Ele vai na de pós-graduação. Eu decidi que vou na de curso profissionalizante – a mais provável. Isso não deve ser comum, though, eu não conseguir escolher o que quero fazer – coisa que as pessoas já tem em mente antes mesmo de decidir  se inscrever.

Irônico é que pensávamos como seria legal ir ao Japão e concomitantemente procurávamos uma bolsa “perfeita” para ele. Passamos pelo Canadá, País de Gales e Noruega antes de tomar conhecimento da bolsa do MEXT – unindo meu sonho de passar um tempo no Japão e o dele de bolsa completa. Melhor ainda quando descobri que haveria a possibilidade de eu conseguir uma bolsa para mim.
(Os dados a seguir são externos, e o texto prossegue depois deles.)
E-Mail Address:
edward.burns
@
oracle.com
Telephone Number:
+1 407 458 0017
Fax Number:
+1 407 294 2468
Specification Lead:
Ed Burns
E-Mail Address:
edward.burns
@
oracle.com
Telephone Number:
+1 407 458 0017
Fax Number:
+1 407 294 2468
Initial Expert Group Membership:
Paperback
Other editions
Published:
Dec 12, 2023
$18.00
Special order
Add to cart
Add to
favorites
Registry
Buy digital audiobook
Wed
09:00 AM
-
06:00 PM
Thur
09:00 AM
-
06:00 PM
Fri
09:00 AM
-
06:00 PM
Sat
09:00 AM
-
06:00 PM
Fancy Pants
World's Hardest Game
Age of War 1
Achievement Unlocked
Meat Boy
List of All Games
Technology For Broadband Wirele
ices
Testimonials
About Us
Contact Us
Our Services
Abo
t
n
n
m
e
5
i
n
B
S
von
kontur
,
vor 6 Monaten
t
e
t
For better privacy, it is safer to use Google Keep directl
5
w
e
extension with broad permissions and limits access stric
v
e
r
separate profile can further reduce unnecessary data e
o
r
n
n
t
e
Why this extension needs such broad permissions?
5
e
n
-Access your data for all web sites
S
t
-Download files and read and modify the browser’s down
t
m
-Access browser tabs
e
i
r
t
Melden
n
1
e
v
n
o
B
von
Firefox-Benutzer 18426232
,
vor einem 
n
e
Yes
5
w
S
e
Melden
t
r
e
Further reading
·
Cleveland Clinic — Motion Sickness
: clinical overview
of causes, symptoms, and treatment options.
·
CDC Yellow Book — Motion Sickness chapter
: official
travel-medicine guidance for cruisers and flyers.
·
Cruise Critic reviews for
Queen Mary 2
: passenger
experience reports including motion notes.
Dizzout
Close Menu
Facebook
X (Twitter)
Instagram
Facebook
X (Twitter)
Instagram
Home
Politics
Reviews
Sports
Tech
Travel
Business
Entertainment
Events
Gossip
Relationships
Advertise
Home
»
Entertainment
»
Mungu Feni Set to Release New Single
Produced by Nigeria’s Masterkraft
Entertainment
Obviamente vou ter que largar de mão algumas coisas que considero vitais, pois eles precisam ter certeza de que a pessoa tem uma saúde mental que aguente o Japão. Vou ter que começar a tal terapia que insistem comigo há tempos- e farei com o Rohde mesmo. Penso também em tentar parar com o remédio, já que estou com uma dose mínima, porém isso é algo a ser decidido dia 11, na consulta.

Tenho estudado com as provas anteriores e com o livro de Cálculo que ele (que está sendo meu private teacher) considera mais completo. Terei que, querendo ou não, estudar inglês também (sou muito mais intuitiva do que didática em inglês; sei que certa palavra está certa, mas não sei os motivos gramáticos, e isso às vezes é uma armadilha).

Outro problema é explicar porque estou desde 2009/01 na UFRGS mas não completei uma só cadeira (o que soa para mim como uma piada quando penso em tentar conseguir essa bolsa). Tirando o primeiro semestre, que tranquei, vai ser complicado. Tudo parece patético quando penso nisso.

Meio que sei que vou quebrar a cara tanto quanto sei que posso conseguir.